Re: [fw-general] RE: Zend_Search_Lucene - Best Practices for Indexing 100k+ articles

2007-05-14 Thread Alexander Veremyev

1) Index should be optimized (have only one segment) to make search faster.

2) Large search result is a cause of slow searching.
Do you retrieve any stored field of returned hits?

Note:
Search itself only collects documents' IDs, but retrieving any stored 
field causes full document retrieving. It hardly increases time of large 
result set retrieving.
So splitting returned result into pages and retrieving any stored info 
_only_for_current_page_ make search much more faster.


That's also good idea to store returned result (IDs and scores or only 
IDs) into an array and cache it between requests.

Documents could be retrieved with $index-getDocument($id) call.

With best regards,
   Alexander Veremyev.

Simon Gelfand wrote:

Hi Craig,

You can see a test here with 130,000 articles indexed I am getting
slow searching - 5,6 seconds.

I have added paging + max 250 hits displayed + memory caching to speed
browsing after an initial search.

Here is an example:
http://www.articlesbase.com/test-search.php?q=business+consulting+firms 
(cached)

http://www.articlesbase.com/test-search.php?q=business+ (not cached)

Any ideas of speeding the search itself?

Like limit the amount of results when searching (before it returns
like 30,000 results which I slice), minimum score for a result and so
on?

Simon

On 5/9/07, Craig Slusher [EMAIL PROTECTED] wrote:

webshark27,

When you get your articles indexed, it would be really great if you
can share your experience with searching against it.
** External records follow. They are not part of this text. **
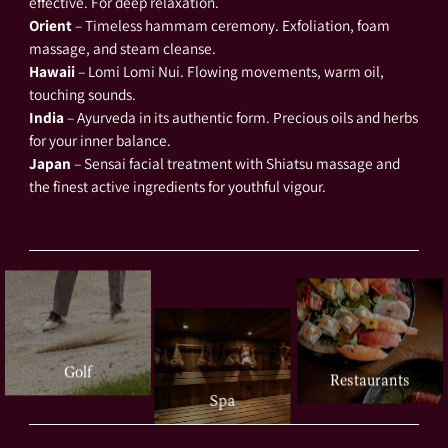
effective. For deep relaxation.
Orient
– Timeless hammam ceremony. Exfoliation, foam
massage, and steam cleanse.
Hawaii
– Lomi Lomi Nui. Flowing movements, warm oil,
touching sounds.
India
– Ayurveda in its authentic form. Precious oils and herbs
for your inner balance.
Japan
– Sensai facial treatment with Shiatsu massage and
the finest active ingredients for youthful vigour.
Golf
Restaurants
Spa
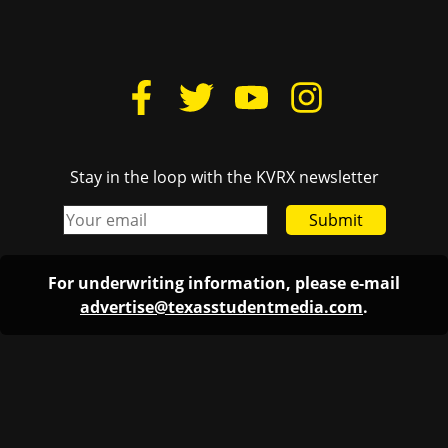
Stay in the loop with the KVRX newsletter
Submit
For underwriting information, please e-mail
advertise@texasstudentmedia.com
.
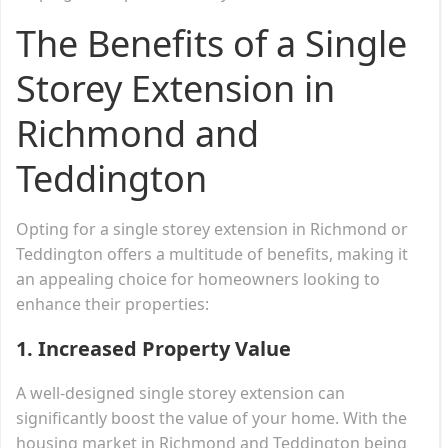
The Benefits of a Single
Storey Extension in
Richmond and
Teddington
Opting for a single storey extension in Richmond or
Teddington offers a multitude of benefits, making it
an appealing choice for homeowners looking to
enhance their properties:
1.
Increased Property Value
A well-designed single storey extension can
significantly boost the value of your home. With the
housing market in Richmond and Teddington being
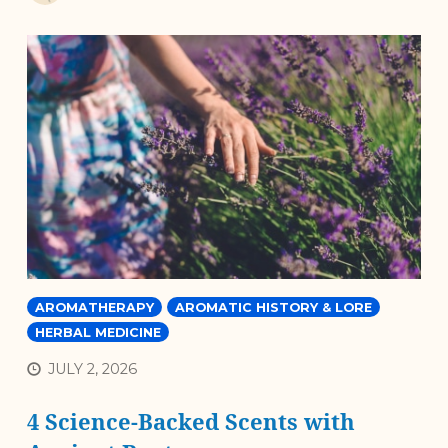
AROMATHERAPY
AROMATIC HISTORY & LORE
HERBAL MEDICINE
JULY 2, 2026
4 Science-Backed Scents with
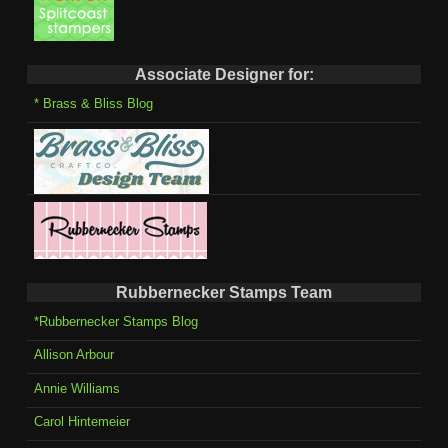
Associate Designer for:
* Brass & Bliss Blog
Rubbernecker Stamps Team
*Rubbernecker Stamps Blog
Allison Arbour
Annie Williams
Carol Hintemeier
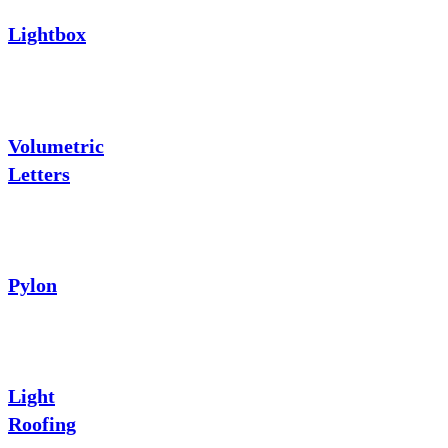
Lightbox
Volumetric
Letters
Pylon
Light
Roofing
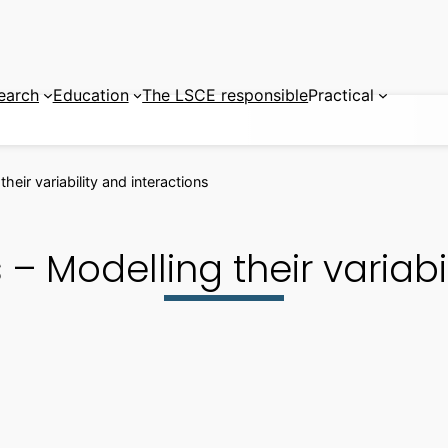
earch
Education
The LSCE responsible
Practical
heir variability and interactions
– Modelling their variabil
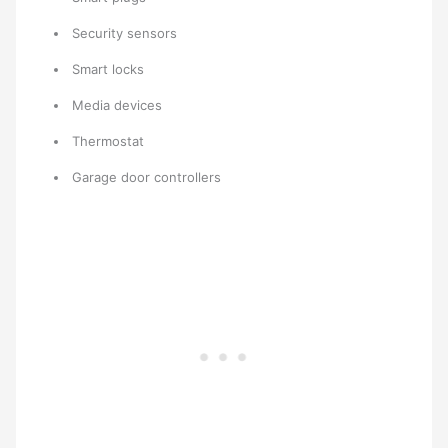
Security sensors
Smart locks
Media devices
Thermostat
Garage door controllers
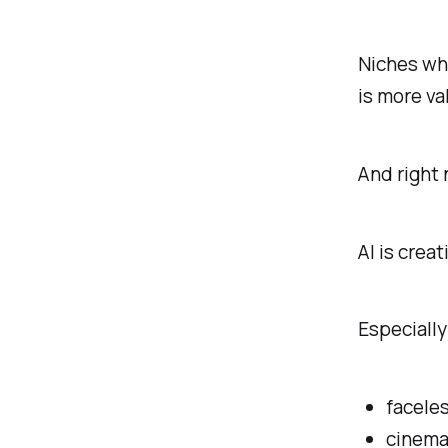
Niches wh
is more va
And right
AI is crea
Especially
facele
cinema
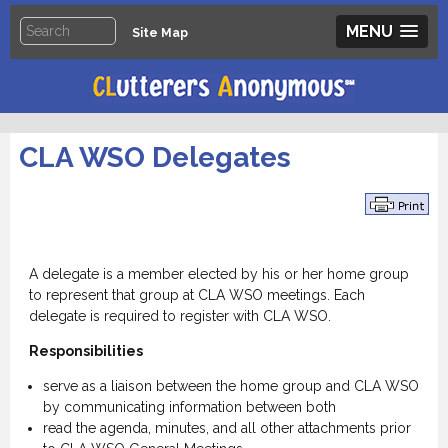
MENU
Site Map
CLA WSO Delegates
.
A delegate is a member elected by his or her home group
to represent that group at CLA WSO meetings. Each
delegate is required to register with CLA WSO.
Responsibilities
serve as a liaison between the home group and CLA WSO
by communicating information between both
read the agenda, minutes, and all other attachments prior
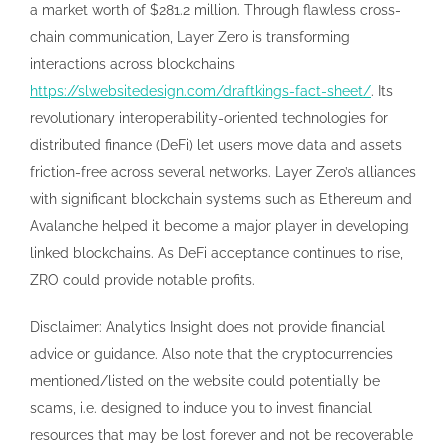
a market worth of $281.2 million. Through flawless cross-
chain communication, Layer Zero is transforming
interactions across blockchains
https://slwebsitedesign.com/draftkings-fact-sheet/
. Its
revolutionary interoperability-oriented technologies for
distributed finance (DeFi) let users move data and assets
friction-free across several networks. Layer Zero’s alliances
with significant blockchain systems such as Ethereum and
Avalanche helped it become a major player in developing
linked blockchains. As DeFi acceptance continues to rise,
ZRO could provide notable profits.
Disclaimer: Analytics Insight does not provide financial
advice or guidance. Also note that the cryptocurrencies
mentioned/listed on the website could potentially be
scams, i.e. designed to induce you to invest financial
resources that may be lost forever and not be recoverable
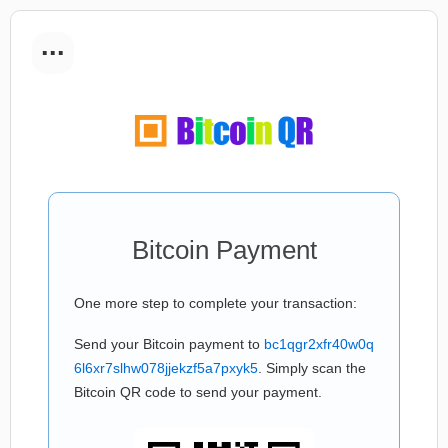
...
Bitcoin Payment
One more step to complete your transaction:
Send your Bitcoin payment to
bc1qgr2xfr40w0q
6l6xr7slhw078jjekzf5a7pxyk5
. Simply scan the
Bitcoin QR code to send your payment.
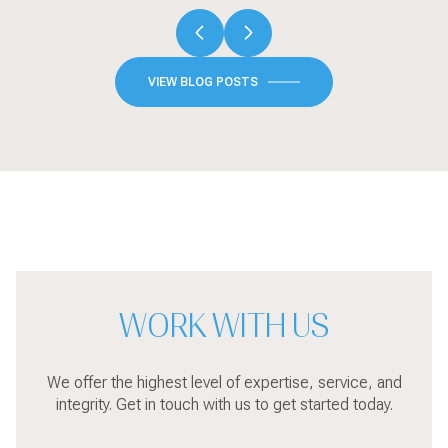
VIEW BLOG POSTS
WORK WITH US
We offer the highest level of expertise, service, and
integrity. Get in touch with us to get started today.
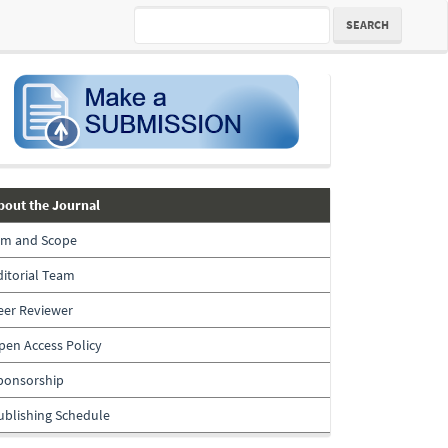
SEARCH
submission
about-
bout the Journal
the-
im and Scope
journal
ditorial Team
eer Reviewer
pen Access Policy
ponsorship
ublishing Schedule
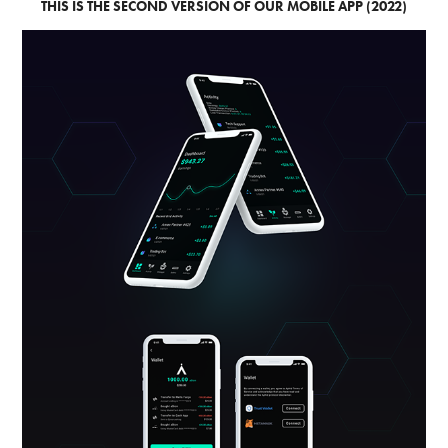
THIS IS THE SECOND VERSION OF OUR MOBILE APP (2022)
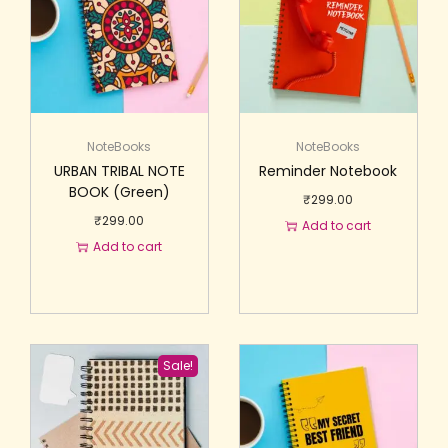
NoteBooks
NoteBooks
URBAN TRIBAL NOTE
Reminder Notebook
BOOK (Green)
₹
299.00
₹
299.00
Add to cart
Add to cart
Sale!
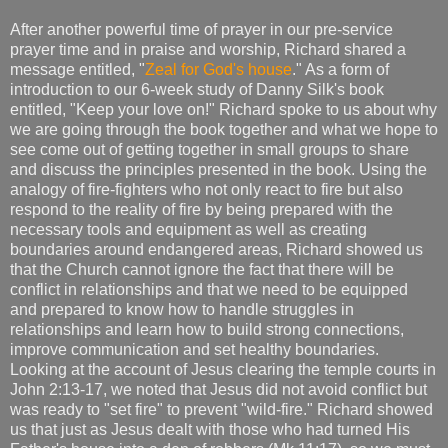
After another powerful time of prayer in our pre-service
prayer time and in praise and worship, Richard shared a
message entitled, "
Zeal for God's house
." As a form of
introduction to our 6-week study of Danny Silk's book
entitled, "Keep your love on!" Richard spoke to us about why
we are going through the book together and what we hope to
see come out of getting together in small groups to share
and discuss the principles presented in the book. Using the
analogy of fire-fighters who not only react to fire but also
respond to the reality of fire by being prepared with the
necessary tools and equipment as well as creating
boundaries around endangered areas, Richard showed us
that the Church cannot ignore the fact that there will be
conflict in relationships and that we need to be equipped
and prepared to know how to handle struggles in
relationships and learn how to build strong connections,
improve communication and set healthy boundaries.
Looking at the account of Jesus clearing the temple courts in
John 2:13-17, we noted that Jesus did not avoid conflict but
was ready to "set fire" to prevent "wild-fire." Richard showed
us that just as Jesus dealt with those who had turned His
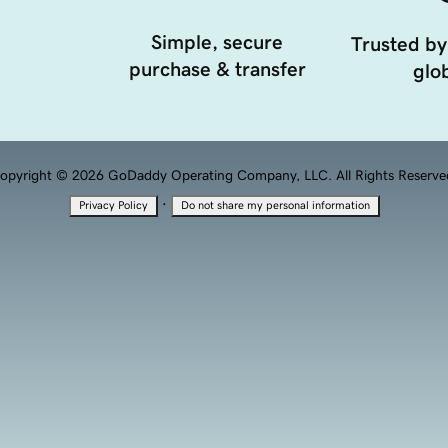
Simple, secure
Trusted by
purchase & transfer
glob
opyright © 2026 GoDaddy Operating Company, LLC. All Rights Reserve
·
Privacy Policy
Do not share my personal information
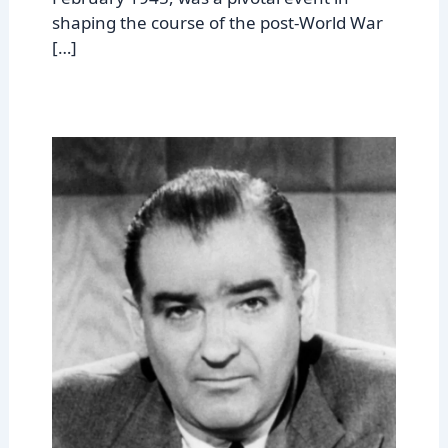
shaping the course of the post-World War
[…]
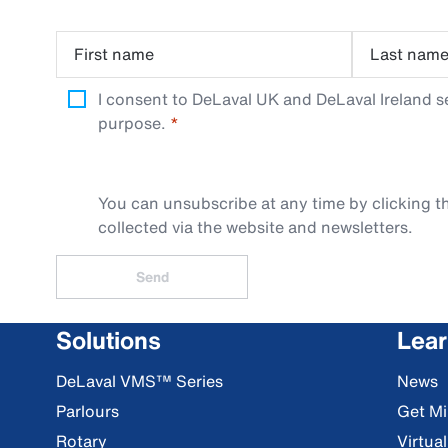
First name
Last nam
I consent to DeLaval UK and DeLaval Ireland s
purpose.
You can unsubscribe at any time by clicking th
collected via the website and newsletters.
Send
Solutions
Lea
DeLaval VMS™ Series
News
Parlours
Get Mi
Rotary
Virtua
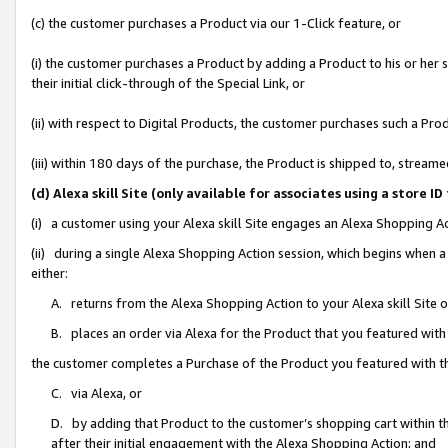
(c) the customer purchases a Product via our 1-Click feature, or
(i) the customer purchases a Product by adding a Product to his or her
their initial click-through of the Special Link, or
(ii) with respect to Digital Products, the customer purchases such a P
(iii) within 180 days of the purchase, the Product is shipped to, stre
(d) Alexa skill Site (only available for associates using a stor
(i) a customer using your Alexa skill Site engages an Alexa Shopping A
(ii) during a single Alexa Shopping Action session, which begins when
either:
A. returns from the Alexa Shopping Action to your Alexa skill Site 
B. places an order via Alexa for the Product that you featured with
the customer completes a Purchase of the Product you featured with t
C. via Alexa, or
D. by adding that Product to the customer’s shopping cart within th
after their initial engagement with the Alexa Shopping Action; and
I would love to
know how well the Zend implementation of Lucene handles the load.

On 5/8/07, webshark27 [EMAIL PROTECTED] wrote:

 Hi Chris,

 Thanks for the quick response.

 Doesn't the $doc = new Zend_Search_Lucene_Document(); just 
overwrite the

 old one?

 Also I think the $index-addDocument($doc) is filling up the memory 
fast, I

 don't know exactly how to play with the MergeFactor, MaxMergeDocs and
 MaxBufferedDocs effects this issue.

 I am running 10,000 each time and then commit changes - load the script
 again and running 


 Chris Blaise wrote:
 
 
It's been a few months since I worked with this but I had 
some weird
  errors that I'm not sure if I figured out was due to running out 
of memory
  or it if it was due to some weird corruption I was seeing that 
caused the

  script to exit.
 
The fix to my problem was to free memory.  In your case try 
setting
  $doc to null when you're finished with it in the loop, right after 
the

  $index-addDocument($doc).
 
   Chris
 
 

 --
 View this message in context: 
http://www.nabble.com/Zend_Search_Lucene---Best-Practices-for-Indexing-100k%2B-articles-tf3712199s16154.html#a10385215 


 Sent from the Zend Framework mailing list archive at Nabble.com.




--
Craig Slusher
[EMAIL PROTECTED]








Re: [fw-general] RE: Zend_Search_Lucene - Best Practices for Indexing 100k+ articles

2007-05-14 Thread webshark27

Hi Alexander,

1. I Optimized using Luke 0.6 - so there is 1 segment (183mb) a couple of
days ago.

2. The search takes 5 seconds before I display any results, just this line:

$hits  = $index-find($query);

And it returns a ton of data, not just the Document's ID.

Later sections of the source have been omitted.